Quels risques l’IA fait-elle peser sur les droits humains ?
L’IA présente des risques importants car elle peut exacerber des inégalités sociales préexistantes et profondément ancrées. Les droits à l’égalité, à la liberté religieuse, à la liberté d’expression et à la présomption d’innocence figurent parmi les droits touchés.
Aux Pays-Bas, nous avons recensé plusieurs cas de systèmes algorithmiques violant les droits humains. L’un de ces cas est le scandale des allocations familiales, dans lequel les parents recevant des allocations pour la garde de leurs enfants ont été injustement ciblés et profilés. Le profilage a surtout touché les personnes racisées, les personnes à faible revenu et les musulmans, que l’administration fiscale a faussement accusés de fraude. Cette situation a entraîné la suspension des allocations pour certains parents et prestataires de soins, ainsi que des enquêtes hostiles sur leurs cas, ce qui a eu de graves répercussions financières.
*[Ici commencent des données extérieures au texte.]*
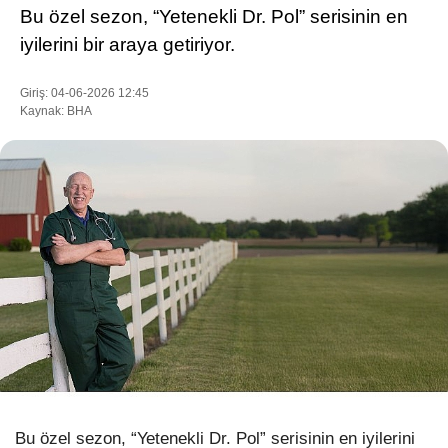
Bu özel sezon, “Yetenekli Dr. Pol” serisinin en
iyilerini bir araya getiriyor.
WhatsApp İhbar Hattı
Giriş: 04-06-2026 12:45
Kaynak: BHA
Facebook
Instagram
Youtube
Pinterest
Dribbble
Bu özel sezon, “Yetenekli Dr. Pol” serisinin en iyilerini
Un autre exemple est le programme de prévention de la criminalité ‘Top400' mis en œuvre dans la municipalité d’Amsterdam, qui profile des mineurs et des jeunes afin d’identifier les 400 personnes les plus susceptibles de commettre des délits. Cette pratique affecte de manière disproportionnée les enfants des classes populaires et les enfants non-blancs, car le système se concentre géographiquement sur les quartiers à faibles revenus et les quartiers de migrants.
Dans ces cas, le manque d’éthique dans l’utilisation d’outils d’intelligence artificielle a entraîné une immense détresse pour les personnes concernées. Le manque de transparence dans la manière dont les décisions automatisées ont été prises n’a fait qu’accroître les difficultés dans la quête de justice et de redevabilité. De nombreuses victimes ont eu du mal à prouver les préjugés et les erreurs du système.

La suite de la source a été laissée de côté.